Iraqi immigration increased somewhat after immigration restrictions were liberalized. Many Iraqis immigrated after the Gulf War in 1991, both Kurds (a minority ethnic group in Iraq) and Shia Muslims who opposed Saddam Hussein's regime. In the 21st century, once the Iraq War began, the U.S. government increased the number of Iraqi refugees who would be admitted from 500 to 7,000 per year. Another 5,000 per year would be allowed to immigrate if they worked for the U.S. government in some capacity during the war or the insurgency. However, neither of those figures has been reached; the State Department has admitted to problems with processing requests quickly and has consistently remained behind in reaching its targets. More than one-third of Iraqi Americans have been granted refugee status either during or after their immigration to the United States.

Although earlier waves of Middle Eastern immigrants had been well educated and in many cases were fluent in English before immigration, and thereby able to become assimilated quickly, the Iraqi immigrants of the turn of the 21st century were very conservative and traditional and resisted assimilation. Some tried to continue practices that are foreign to, or even taboo in, the United States, including arranged marriages of very young girls in order to prevent premarital sex.

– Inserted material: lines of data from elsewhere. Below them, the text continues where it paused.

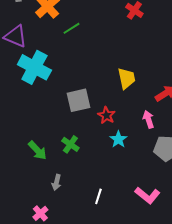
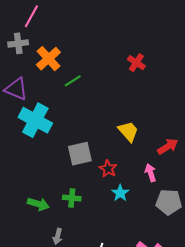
yellow trapezoid: (126, 78) -> (128, 131), turned -30
green cross: (70, 144) -> (72, 198), turned -30
green arrow: (37, 150) -> (38, 204), turned -30

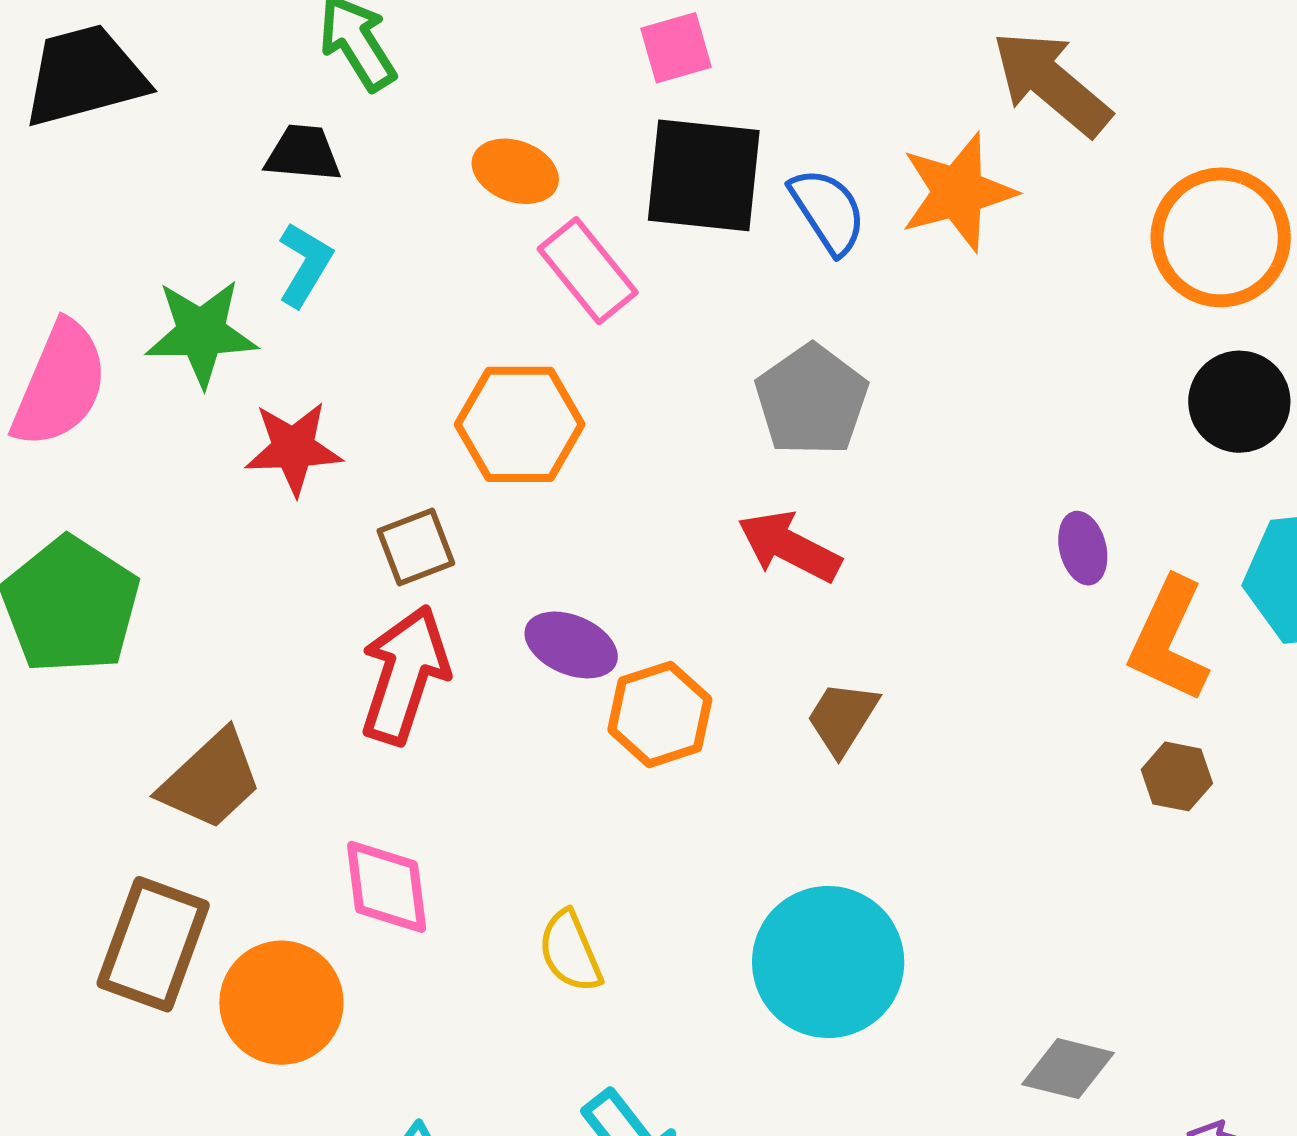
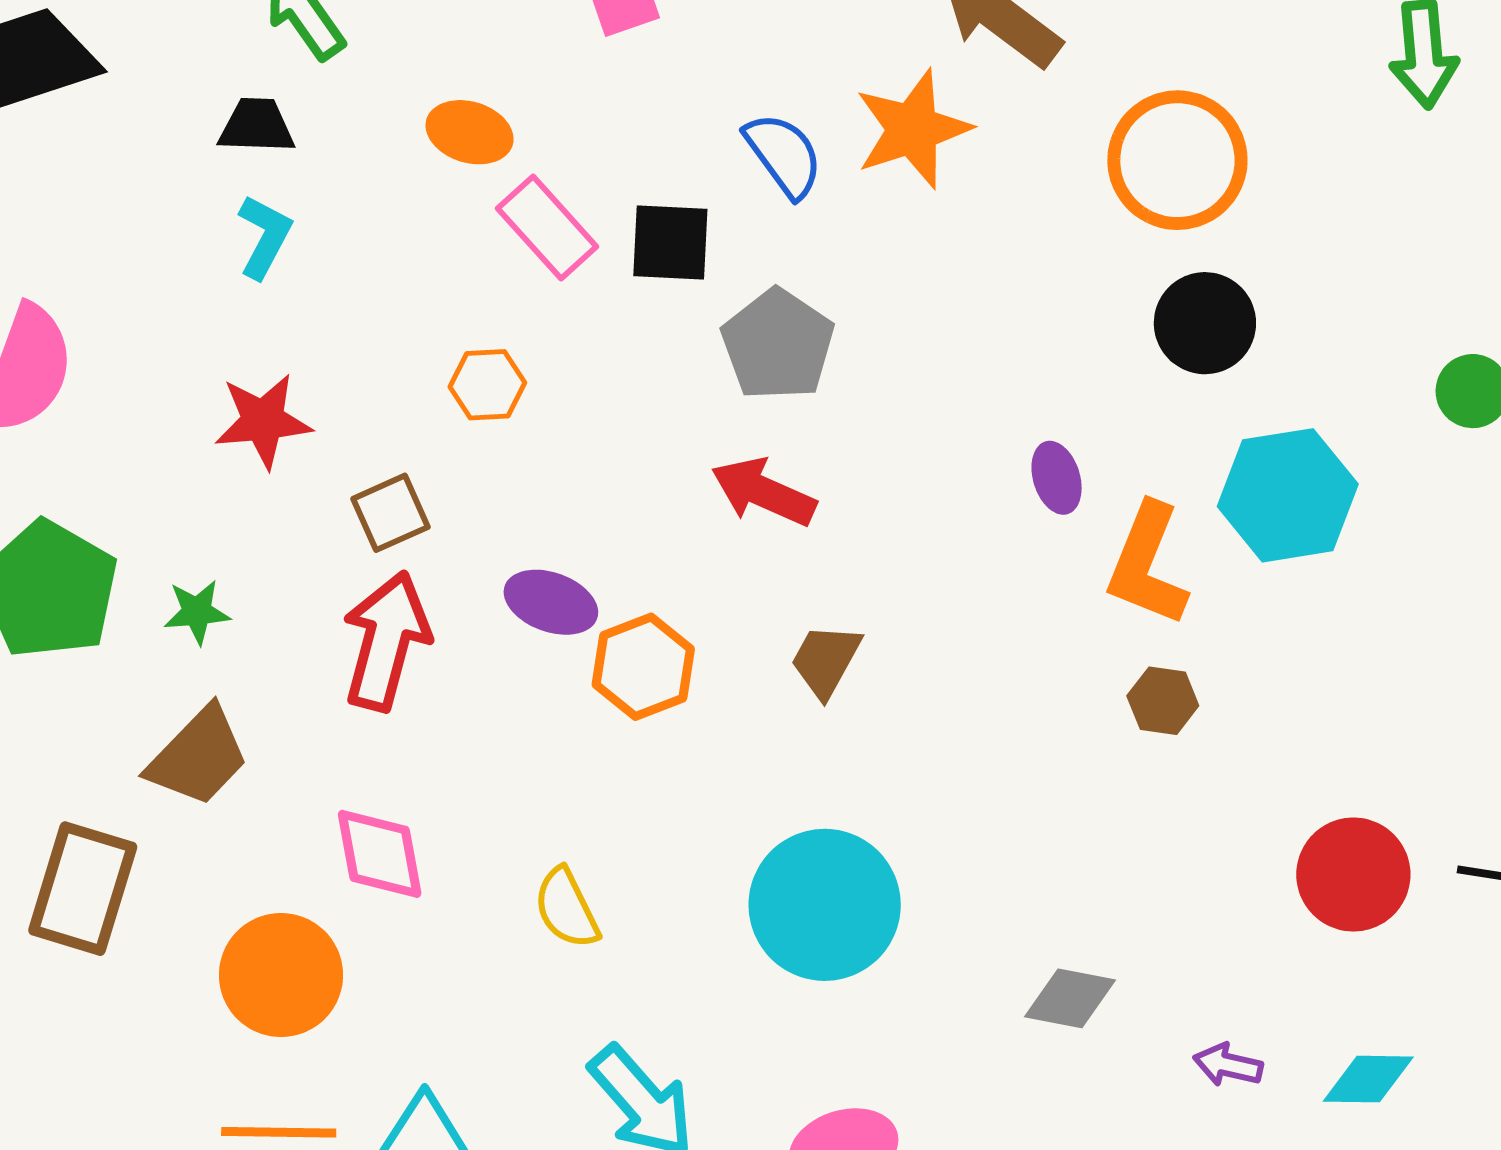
black square: (704, 175) -> (670, 243), moved, size x0.7
green star: (201, 333) -> (197, 612), moved, size x0.6
orange hexagon: (520, 424) -> (487, 385), size x0.6
brown rectangle: (153, 944) -> (83, 889), moved

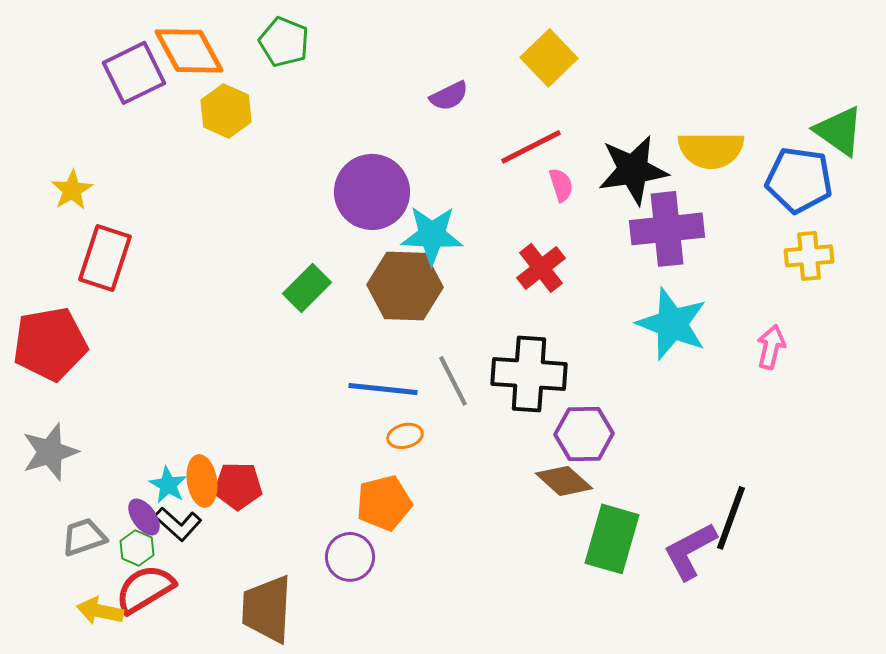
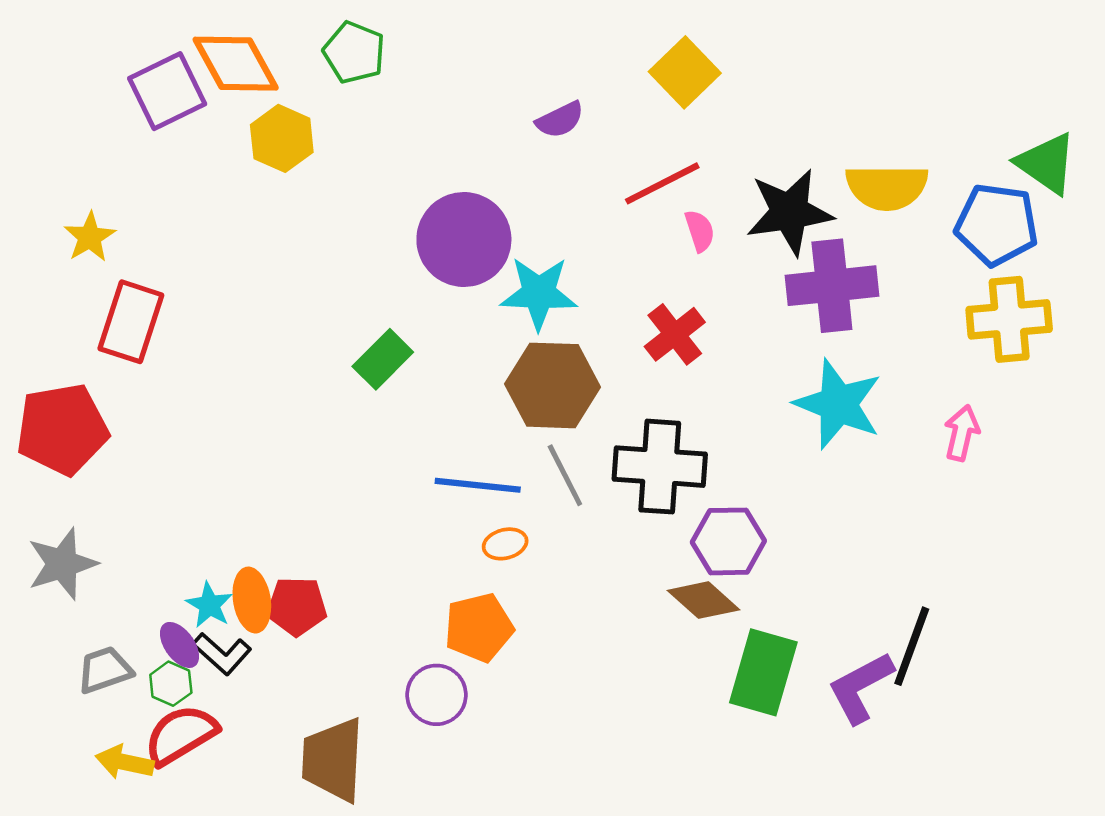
yellow cross: (809, 256) -> (1009, 319), size x1.4
brown hexagon: (405, 286) -> (552, 385), moved

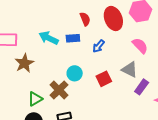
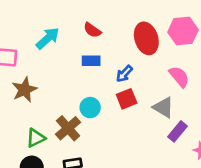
red semicircle: (85, 19) -> (92, 30), moved, turned 144
cyan arrow: (49, 38) -> (48, 38), moved, turned 108
red square: (104, 79) -> (127, 99), moved

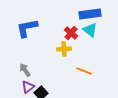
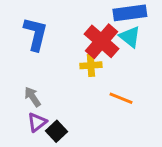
blue L-shape: (27, 28) -> (36, 34), turned 115
red cross: (71, 33) -> (101, 41), size x1.6

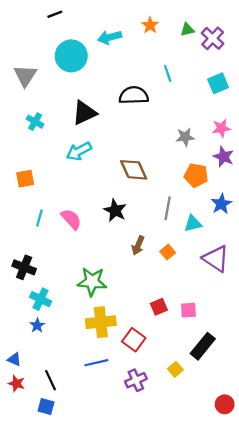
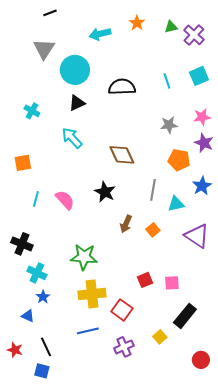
cyan circle: (71, 56) -> (75, 70), moved
cyan line: (168, 73) -> (167, 81), moved
gray triangle: (25, 76) -> (44, 49), moved
black triangle: (84, 113) -> (77, 103), size x0.7
cyan arrow: (79, 151) -> (72, 138), turned 75
blue star: (37, 325) -> (43, 297), moved
blue triangle: (14, 359) -> (28, 316), moved
red circle: (225, 404) -> (201, 360), moved

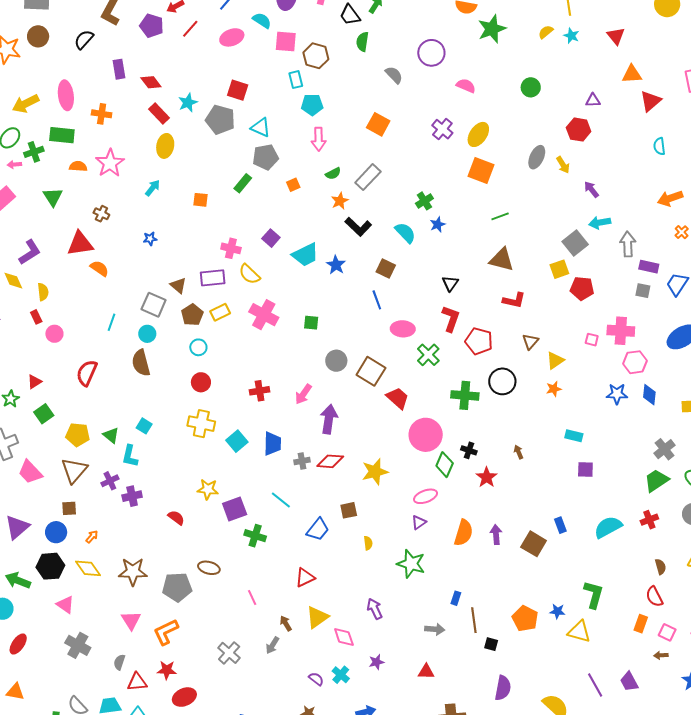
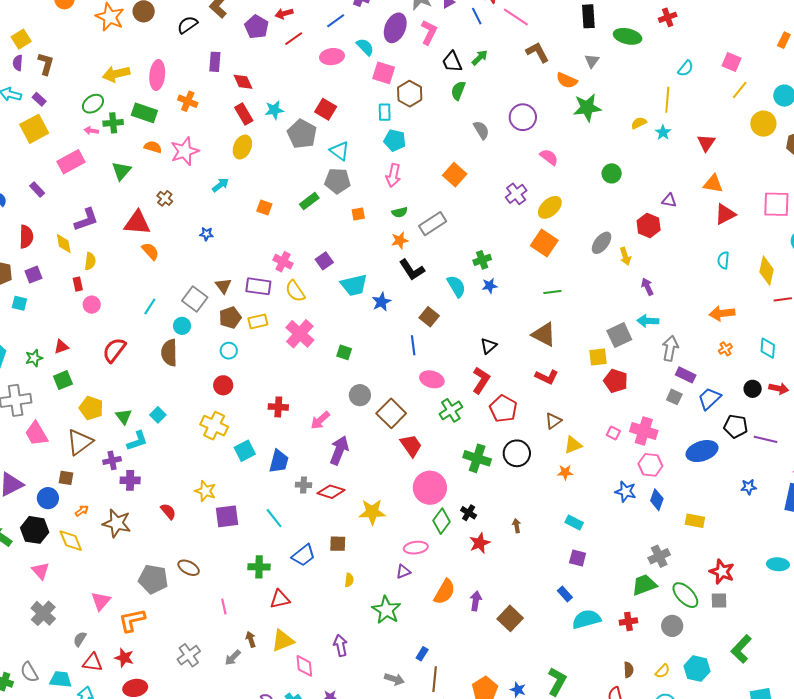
cyan L-shape: (130, 456) -> (137, 441), turned -135
blue rectangle: (560, 525) -> (565, 594), moved, turned -35
green cross: (255, 536) -> (259, 567), moved, turned -30
brown star: (133, 572) -> (117, 523), moved

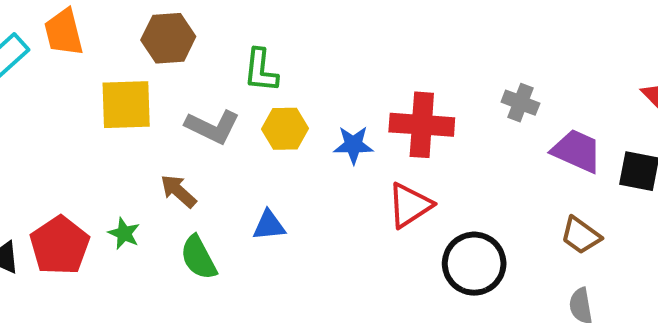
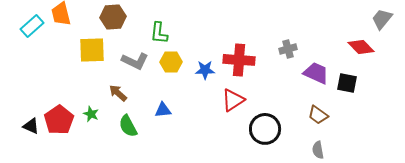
gray cross: (520, 103) -> (288, 49), turned -36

It is not necessarily accurate to say that Iraqis are more resistant to assimilation than other groups have been; the Iraqi American story is simply still in an earlier chapter. Many 19th-century immigrant groups were slow to join the melting pot; 200 years later, they are the assimilated “natives” critical of Iraqi immigrants retaining their traditional ways. Another factor is rampant anti-Muslim and anti-Arab sentiment. Although there is a long history of this, it has been especially fierce in the period during which most Iraqi immigration has occurred. Americans as a group have not distinguished well among Arab or Muslim groups, and Iraqis who came to the United States because they opposed U.S. enemy Saddam Hussein were nevertheless received with suspicion by some, even in heavily multicultural, ethnically diverse metropolises.